Lokathor / wide

A crate to help you go wide. By which I mean use SIMD stuff.
https://docs.rs/wide
zlib License
279 stars 23 forks source link

feature request: u8x4 #81

Closed LoganDark closed 3 years ago

LoganDark commented 3 years ago

ARGB colors

Lokathor commented 3 years ago

This doesn't match up with any hardware supported SIMD. It's too small, only 32 bits.

You could use something like u8x16 and process four pixels at a time though.

LoganDark commented 3 years ago

You don't have f32x16, which I would need because I do conversions between sRGB and linear RGB.

Both u8x4 and f32x16 are supported by the unstable stdsimd feature, though.

After comparing results, I found out that my attempt at SIMD was both flawed (wrong results), and slower than the non-SIMD approach.

Lokathor commented 3 years ago

f32x16 is only available via avx-512 CPUs. Otherwise you'll just get emulated results.

Generally for color manipulations, you need to pick X many pixels you want to handle at once (usually 4 or 8), then "transpose" the channels so that instead of 4 colors or 8 colors, you have one simd value per channel (RGB or RGBA), and it holds that channel for all the pixels (eg: all the red chanenls). Then you can perform the color ops. At the end, you re-transpose the values back into their standard byte form.
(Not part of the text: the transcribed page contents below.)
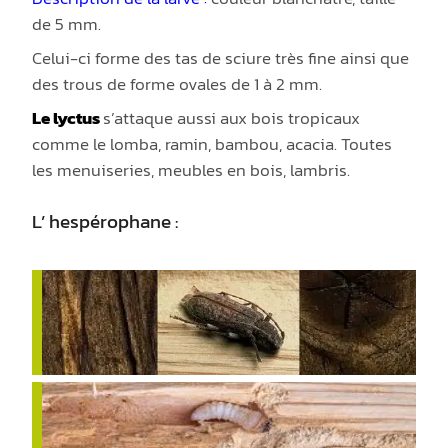
de 5 mm.
Celui-ci forme des tas de sciure très fine ainsi que
des trous de forme ovales de 1 à 2 mm.
Le lyctus
s’attaque aussi aux bois tropicaux
comme le lomba, ramin, bambou, acacia. Toutes
les menuiseries, meubles en bois, lambris.
L’ hespérophane :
There's actually a brief example of this in the tests/ folder, https://github.com/Lokathor/wide/blob/main/tests/t_usefulness.rs

LoganDark commented 3 years ago

Oh well, that's a shame. My CPU supports AVX2 but not AVX-512...

I think for now I'll stick to non-SIMD stuff, but thank you for the info, I'll make sure to try that if I try SIMD again

LoganDark commented 3 years ago

Also, here's a cool trick (probably just for non-SIMD stuff though): instead of bit shifting, you can use u32::from_be_bytes([a, r, g, b]). Opposite for unpacking a u32.